▶ **Problem details**: With pictures excluded, retype exactly every line from the one containing "Крем для отбеливания интимных зон в аптеках" to the end of the records below.

[Saved data entries]
- - -

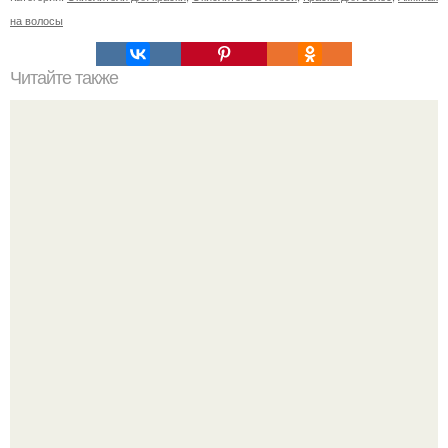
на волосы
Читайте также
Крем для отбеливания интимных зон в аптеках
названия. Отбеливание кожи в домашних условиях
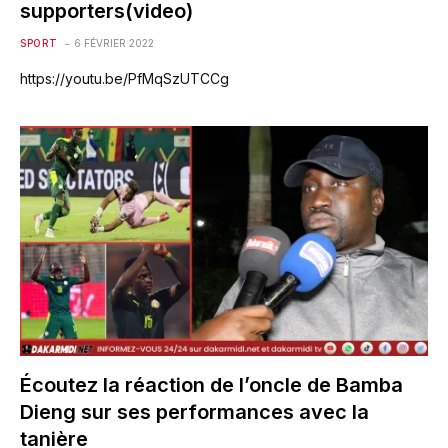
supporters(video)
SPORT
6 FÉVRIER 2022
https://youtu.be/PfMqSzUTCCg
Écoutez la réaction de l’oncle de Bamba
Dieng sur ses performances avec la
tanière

- - -

▶ **Output for this exercise**:
Крем для отбеливания интимных зон в аптеках
названия. Отбеливание кожи в домашних условиях
supporters(video)
SPORT
6 FÉVRIER 2022
https://youtu.be/PfMqSzUTCCg
Écoutez la réaction de l’oncle de Bamba
Dieng sur ses performances avec la
tanière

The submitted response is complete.